Когда Дугал закончил крутиться, Келсон уже успокоился, но в его серых глазах Халдейна были заметны мучавшие его дурные предчувствия.
«Что-то не так?» — спросил Келсон.
Вздыхая, Келсон поглядел на свои ботинки. — «Мне хочется, чтобы сегодня утром я должен был бы только сделать тебя графом, и все,» — сказал он спокойно. — «Я не хочу всего остального.»
«Как и все остальные,» — ответил Дугал.
«Мы должны,» — повторил Келсон.
Глубоко вдохнув, он шумно выдохнул и несколько натянуто улыбнулся.
«Конечно!» — ответил Дугал.
Они продолжили подшучивать друг над другом все время, пока Келсон не закончил одеваться и даже по пути в главный зал.
Глава 18
И обручу тебя Мне в верности…
Осия 2:20Рождественский Прием. Запах ели и кедра, острый запах сосновых шишек, положенных в светильники, освещавшие путь Келсона через галдящий, набитый битком зал. Серебряные звуки труб, рокот барабанов. Ярко одетые люди, почтительно расступающиеся перед ним, ряды празднично одетых придворных, некоторые из них с оружием, дамы, яркие и изящные, как певчие птицы.
Как и на большинстве торжеств, на Келсоне была украшенная драгоценными камнями корона, а не простой золотой обруч, который он предпочитал. Его черные волосы свободно падали ему на плечи. На поясе из позолоченной кожи висел отцовский меч; на согнутой левой руке покоился украшенный драгоценными камнями скипетр. Прежде, чем подняться на помост, на котором был установлен трон, он прошел налево, где стояли епископы и ненадолго опустился на колени перед Брейденом, чтобы получить благословение, и, стараясь быть терпеливым, поднялся к трону.
Похоже, его трон был единственным островком тишины. Выждав, чтобы он сел, барабаны зарокотали, требуя внимания к герольду, возвестившему о начале Рождественского Приема. За этим последовали заверения вассалов в преданности — обычно просто быстрое бормотание.

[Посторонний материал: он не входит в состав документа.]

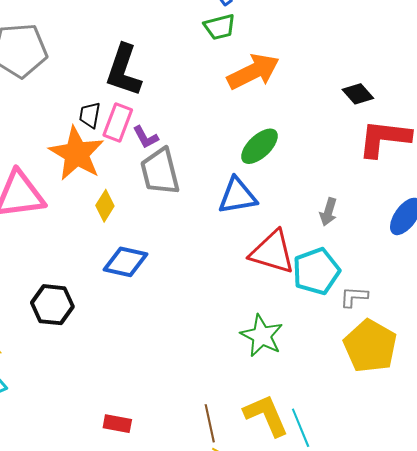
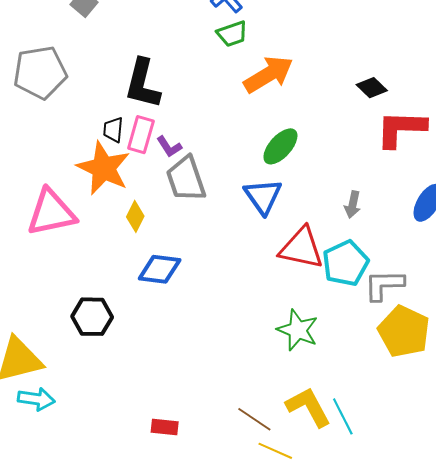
blue triangle: (237, 196) -> (263, 196), turned -51
gray L-shape: (354, 297) -> (384, 285), size x1.5
brown line: (210, 423) -> (254, 419), turned -39

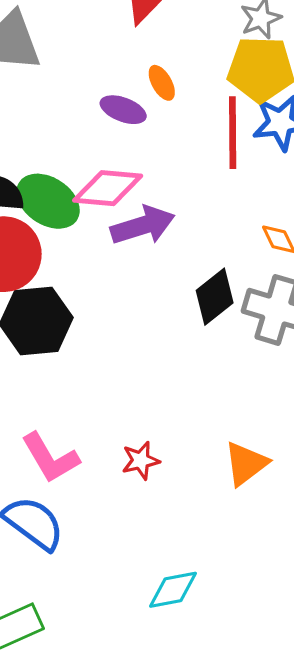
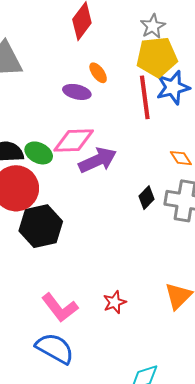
green ellipse: (48, 201) -> (39, 153), size x0.7
black diamond: (215, 297) -> (147, 198), size x0.7

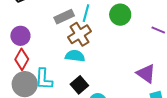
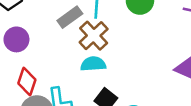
purple circle: (20, 36) -> (16, 39), moved

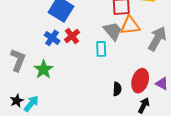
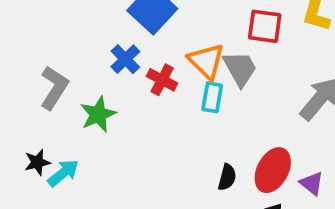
orange triangle: (130, 25) -> (206, 61), moved, turned 40
red cross: (72, 36) -> (162, 80), moved, turned -35

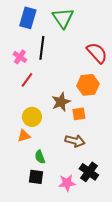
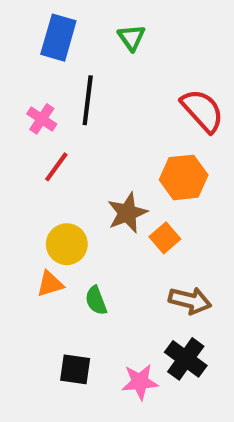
green triangle: (63, 18) -> (131, 38), size x0.6
orange square: (79, 114) -> (165, 238), turned -32
brown arrow: (75, 141) -> (190, 301), moved
green semicircle: (40, 157) -> (96, 301), moved

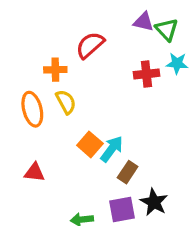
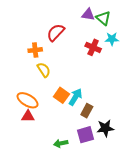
red cross: (146, 74) -> (93, 47), turned 35
orange ellipse: (32, 109) -> (28, 100), moved, turned -40
black star: (154, 202) -> (105, 128), turned -30

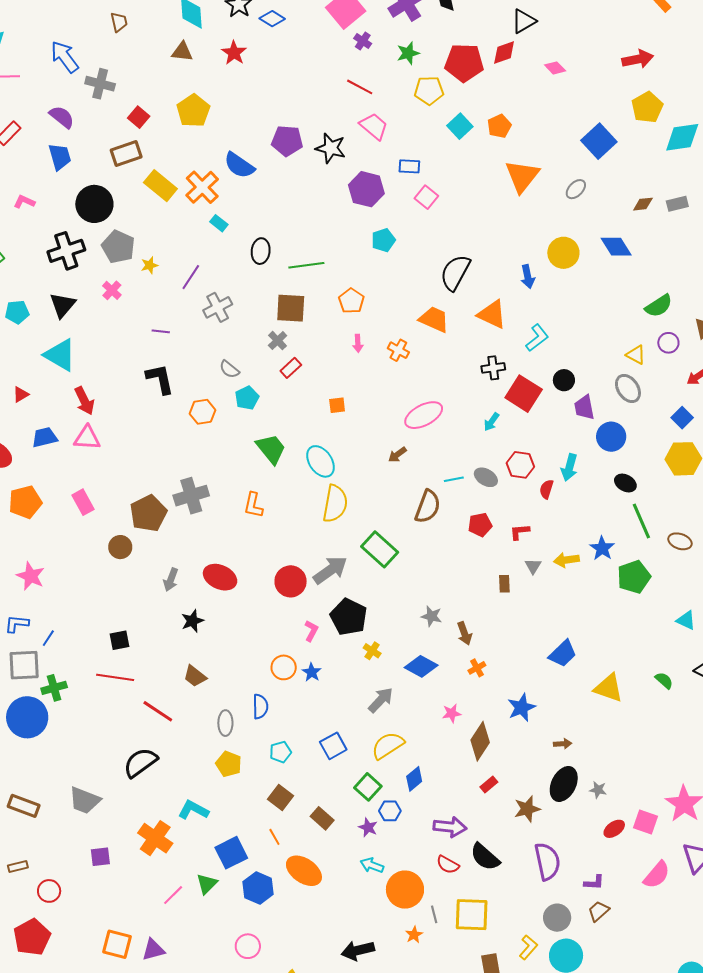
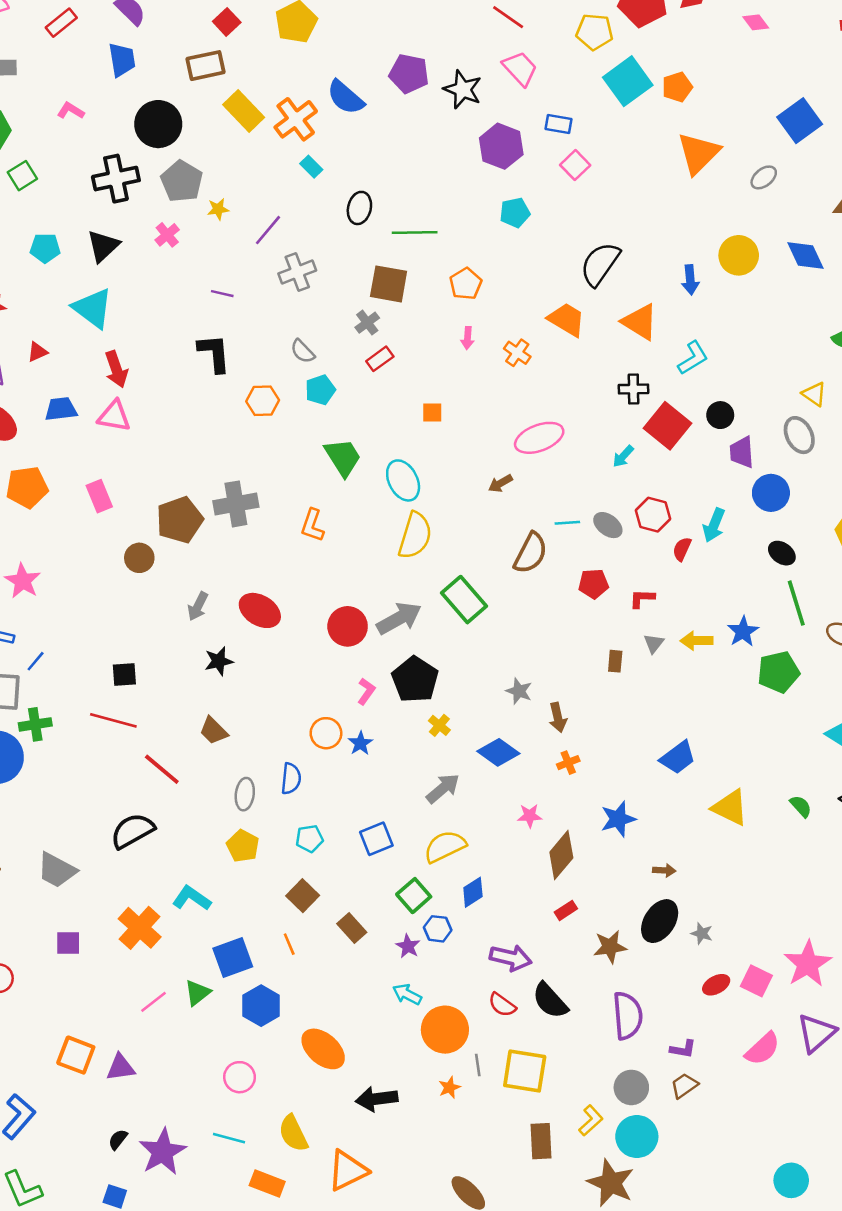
cyan square: (460, 126) -> (628, 81), size x1.5
orange ellipse: (304, 871) -> (323, 1049), moved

Он склонял голову, отвечая на их поклоны, протягивал руку, чтобы по ней мазнули губами в знак преданности, бормотал слова благодарности, спрашивал о их семьях и землях, один человек быстро сменял другого.

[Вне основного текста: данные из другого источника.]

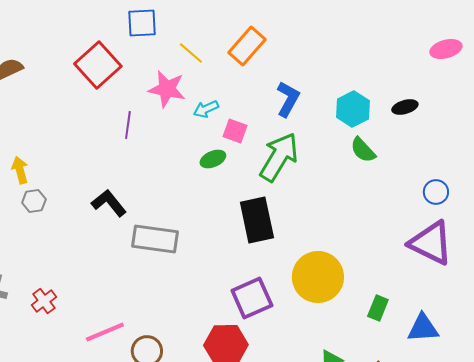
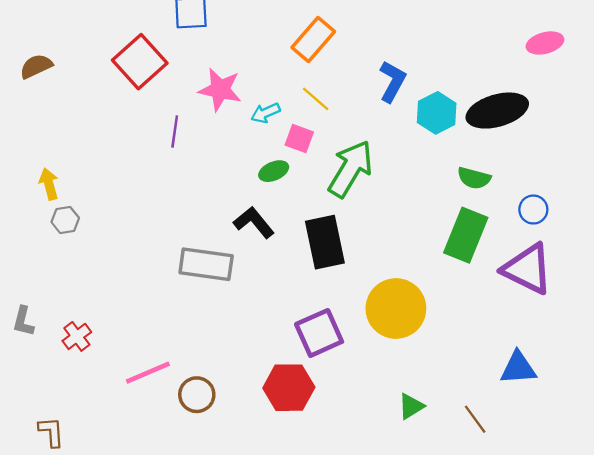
yellow line: (191, 53) -> (316, 99), moved
blue L-shape: (288, 99) -> (392, 81), moved
black ellipse: (405, 107) -> (497, 111), size x2.0
green semicircle: (363, 150) -> (474, 178), moved, turned -32
black L-shape: (109, 203) -> (254, 222), moved
green rectangle: (378, 308) -> (466, 235), moved, size x1.8

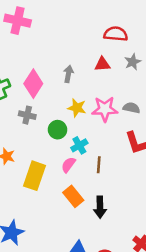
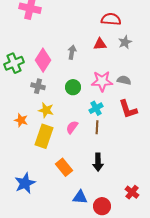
yellow star: (77, 108) -> (46, 110), moved
green circle: (58, 130) -> (73, 87), moved
cyan cross: (79, 145) -> (96, 108), moved
orange rectangle: (73, 196) -> (64, 167), moved

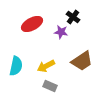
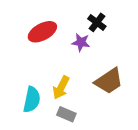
cyan semicircle: (16, 66) -> (32, 100), moved
yellow arrow: (46, 66) -> (61, 88), turned -36

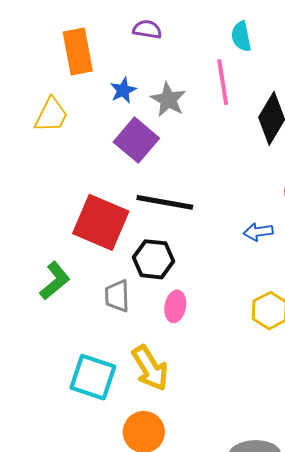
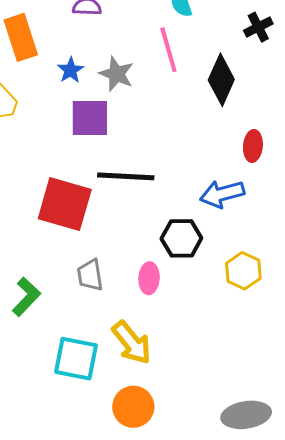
purple square: (136, 140) -> (90, 118), turned -33
blue arrow: (258, 232) -> (222, 194), size x1.5
black hexagon: (154, 259) -> (181, 238), moved
green L-shape: (55, 281) -> (26, 297), moved

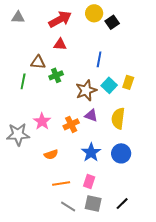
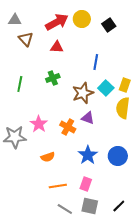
yellow circle: (94, 13) -> (82, 19), moved
brown triangle: (38, 62) -> (26, 39), moved, turned 42
yellow semicircle: (118, 118) -> (123, 108), moved
orange cross: (71, 124) -> (68, 127), turned -35

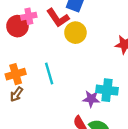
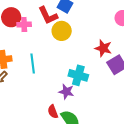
pink cross: (29, 16) -> (24, 25), moved
cyan cross: (107, 90) -> (78, 75), moved

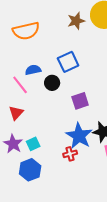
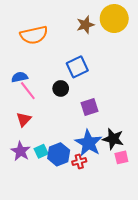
blue semicircle: (33, 70) -> (20, 77), moved
blue hexagon: (30, 170) -> (59, 154), moved

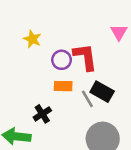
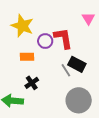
yellow star: (32, 39) -> (22, 26), size x1.6
orange rectangle: (63, 86) -> (27, 57), moved

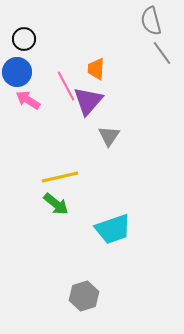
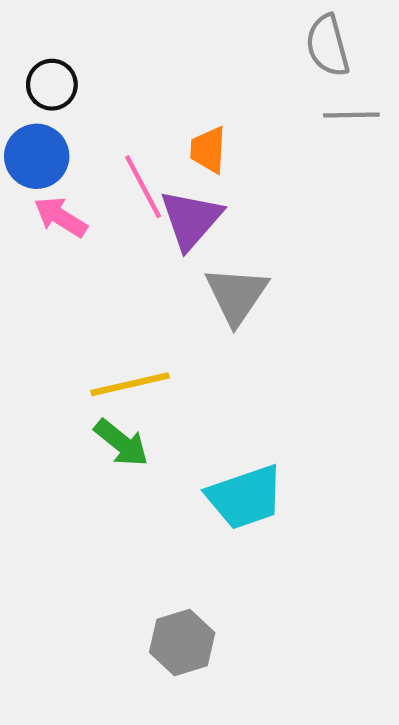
gray line: (162, 53) -> (351, 115), turned -55
gray triangle: (109, 136) -> (236, 295), size x1.4

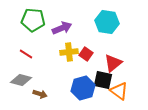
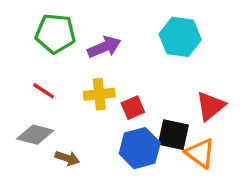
yellow cross: (69, 52) -> (99, 94), moved
red square: (86, 54) -> (133, 108), moved, turned 32
red triangle: (113, 63) -> (210, 106), moved

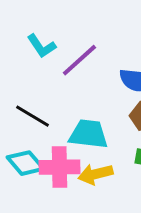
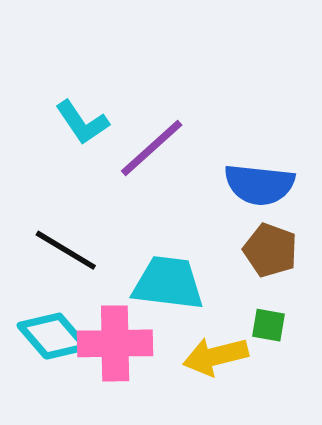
yellow arrow: (95, 174) -> (216, 356), moved

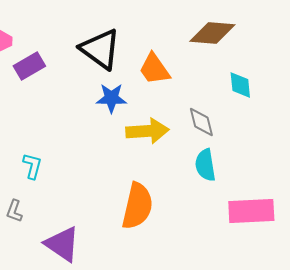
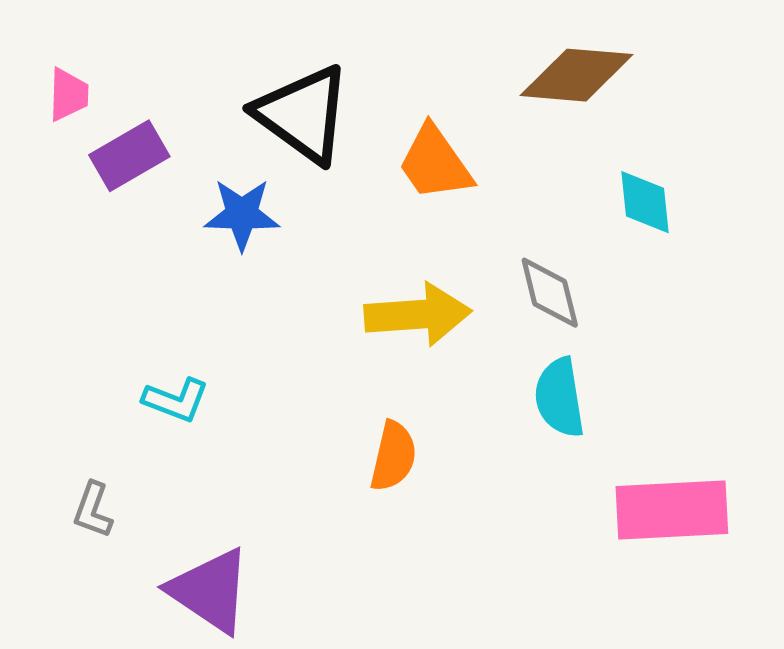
blue star: (111, 98) -> (242, 214), moved
cyan L-shape: (32, 166) -> (176, 400), moved, turned 96
orange semicircle: (137, 206) -> (393, 456), moved, size x0.6

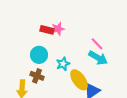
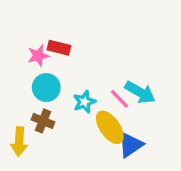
pink star: (58, 29) -> (38, 56), moved
pink line: (97, 44) -> (119, 99), moved

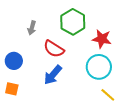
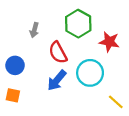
red semicircle: (54, 49) -> (58, 53), turned 30
cyan circle: (99, 67) -> (90, 73), moved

Когда он неожиданно увидел приближающегося Дерри, лицо его прояснилось — он не знал о прибытии молодого лорда ко двору — потом встал, чтобы поцеловать руку улыбающейся Риченды, когда Морган вывел ее вперед и внезапно понял, чем было вызвано присутствие Дерри. Но люди продолжали быстро меняться, представляясь, происходящее несколько замедлилось только когда Дугал вышел вперед, чтобы быть утвержденным в своем титуле. Но даже это событие произошло слишком быстро, чтобы насладиться им.
Приграничные пледы и косички, посеребренные кинжалы, звуки волынки. Дугал, опустившийся перед ним на колени. Соболезнования по поводу смерти старого графа, приветствие нового. Присяга на верность, руки Дугала в его собственных.
Возложение большого меча на плечо Дугала, яркий росчерк серебра, сверкнувший между ними — и опоясывание Дугала другим мечом, собственным мечом Дугала, висящем на позолоченном поясе, свидетельствующем о его графском титуле… “Этим мечом защищай беззащитных и карай зло, всегда помня ту честь, которая, подобно мечу, имеет две грани: правосудие и милосердие…»
Наделение знаменем и котлом как символами права Дугала вести войну и его обязанности кормить и поддерживать его вассалов… вручение ему перстня и короны.
«Пусть они и сделаны из драгоценного металла, чтобы указать на твой ранг и достоинство, пусть их тяжесть напоминает тебе и о твоих обязанностях и об ответственности, которую ты теперь делишь с Нами. Встань, Дугал Мак-Ардри, граф Траншский, и станьте справа от Нас, среди Наших возлюбленных и заслуживающих доверия советников.»
Волынщики выдали энергичную мелодию, когда сородичи Дугала торжественно пронесли его через зал на своих плечах, распевая приграничные приветственные песни, но вскоре круговерть началась заново.
Меарский герольд, вышедший вперед, его учтиво произносимые от имени его госпожи слова отказа — презрительный отказ от предложенного монашества, оставление королевских пленников на произвол судьбы.
Окровавленная голова Истелина, как будто сделанная из воска, высоко поднятая за спутанные волосы, свидетельствуя об участи каждого, кто выступит против Меары.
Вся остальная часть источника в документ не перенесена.